** Work required **
Give back exactly the lines from the one that holds "ahora admite Baseline" through the final line of the data; omit the pictures and add nothing.

** Data records **

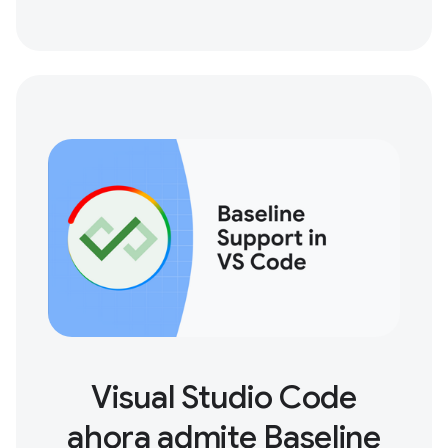
Visual Studio Code
ahora admite Baseline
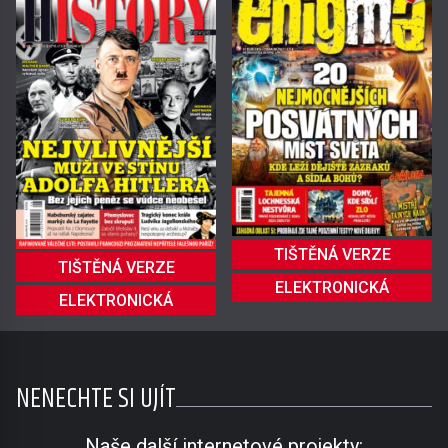
TIŠTĚNÁ VERZE
TIŠTĚNÁ VERZE
ELEKTRONICKÁ
ELEKTRONICKÁ
NENECHTE SI UJÍT
Naše další internetové projekty:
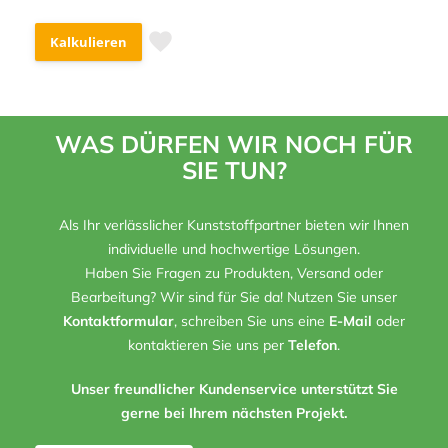
Kalkulieren
WAS DÜRFEN WIR NOCH FÜR
SIE TUN?
Als Ihr verlässlicher Kunststoffpartner bieten wir Ihnen
individuelle und hochwertige Lösungen.
Haben Sie Fragen zu Produkten, Versand oder
Bearbeitung? Wir sind für Sie da! Nutzen Sie unser
Kontaktformular
, schreiben Sie uns eine
E-Mail
oder
kontaktieren Sie uns per
Telefon
.
Unser freundlicher Kundenservice unterstützt Sie
gerne bei Ihrem nächsten Projekt.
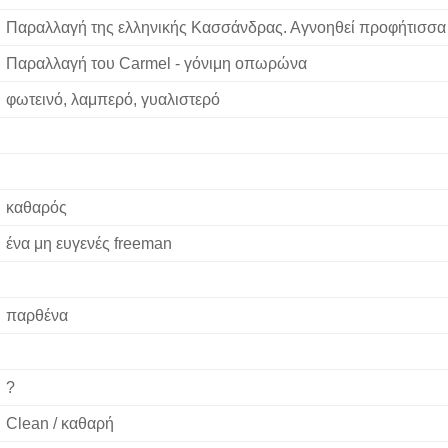
Παραλλαγή της ελληνικής Κασσάνδρας. Αγνοηθεί προφήτισσα
Παραλλαγή του Carmel - γόνιμη οπωρώνα
φωτεινό, λαμπερό, γυαλιστερό
καθαρός
ένα μη ευγενές freeman
παρθένα
?
Clean / καθαρή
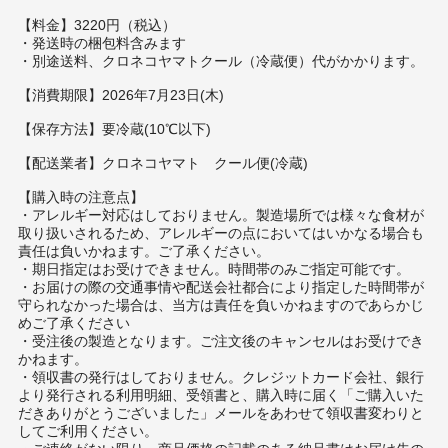
【料金】3220円（税込）
・発送時の梱包料含みます
・別途送料、クロネコヤマトクール（冷蔵便）代がかかります。
【消費期限】2026年7月23日(木)
【保存方法】要冷蔵(10℃以下)
【配送業者】クロネコヤマト クール便(冷蔵)
【購入時の注意点】
・アレルギー対応はしておりません。製造場所では様々な食材が
取り扱いされるため、アレルギーの点においてはいかなる場合も
責任は負いかねます。ご了承ください。
・期日指定はお受けできません。時間帯のみご指定可能です。
・お届けの際の交通事情や配送会社都合により指定した時間帯が
守られなかった場合は、当方は責任を負いかねますのであらかじ
めご了承ください
・受注後の製造となります。ご注文後のキャンセルはお受けでき
かねます。
・領収書の発行はしておりません。クレジットカード会社、銀行
より発行される利用明細、受領書と、購入時に届く「ご購入いた
だきありがとうございました」メールをあわせて領収書変わりと
してご利用ください。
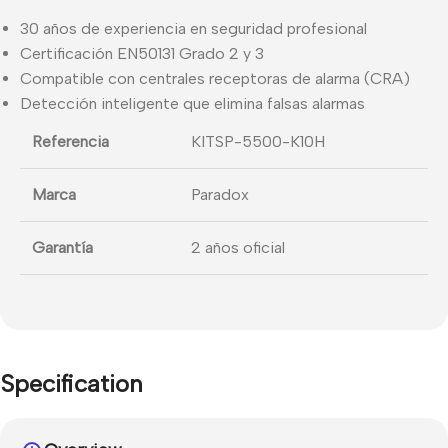
30 años de experiencia en seguridad profesional
Certificación EN50131 Grado 2 y 3
Compatible con centrales receptoras de alarma (CRA)
Detección inteligente que elimina falsas alarmas
Referencia
KITSP-5500-K10H
Marca
Paradox
Garantía
2 años oficial
Specification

** Response to this task **
ahora admite Baseline
TIŠTĚNÁ VERZE
TIŠTĚNÁ VERZE
ELEKTRONICKÁ
ELEKTRONICKÁ
NENECHTE SI UJÍT
Naše další internetové projekty:
Kalkulieren
WAS DÜRFEN WIR NOCH FÜR
SIE TUN?
Als Ihr verlässlicher Kunststoffpartner bieten wir Ihnen
individuelle und hochwertige Lösungen.
Haben Sie Fragen zu Produkten, Versand oder
Bearbeitung? Wir sind für Sie da! Nutzen Sie unser
Kontaktformular
, schreiben Sie uns eine
E-Mail
oder
kontaktieren Sie uns per
Telefon
.
Unser freundlicher Kundenservice unterstützt Sie
gerne bei Ihrem nächsten Projekt.
Παραλλαγή της ελληνικής Κασσάνδρας. Αγνοηθεί προφήτισσα
Παραλλαγή του Carmel - γόνιμη οπωρώνα
φωτεινό, λαμπερό, γυαλιστερό
καθαρός
ένα μη ευγενές freeman
παρθένα
?
Clean / καθαρή
【料金】3220円（税込）
・発送時の梱包料含みます
・別途送料、クロネコヤマトクール（冷蔵便）代がかかります。
【消費期限】2026年7月23日(木)
【保存方法】要冷蔵(10℃以下)
【配送業者】クロネコヤマト クール便(冷蔵)
【購入時の注意点】
・アレルギー対応はしておりません。製造場所では様々な食材が
取り扱いされるため、アレルギーの点においてはいかなる場合も
責任は負いかねます。ご了承ください。
・期日指定はお受けできません。時間帯のみご指定可能です。
・お届けの際の交通事情や配送会社都合により指定した時間帯が
守られなかった場合は、当方は責任を負いかねますのであらかじ
めご了承ください
・受注後の製造となります。ご注文後のキャンセルはお受けでき
かねます。
・領収書の発行はしておりません。クレジットカード会社、銀行
より発行される利用明細、受領書と、購入時に届く「ご購入いた
だきありがとうございました」メールをあわせて領収書変わりと
してご利用ください。
30 años de experiencia en seguridad profesional
Certificación EN50131 Grado 2 y 3
Compatible con centrales receptoras de alarma (CRA)
Detección inteligente que elimina falsas alarmas
Referencia
KITSP-5500-K10H
Marca
Paradox
Garantía
2 años oficial
Specification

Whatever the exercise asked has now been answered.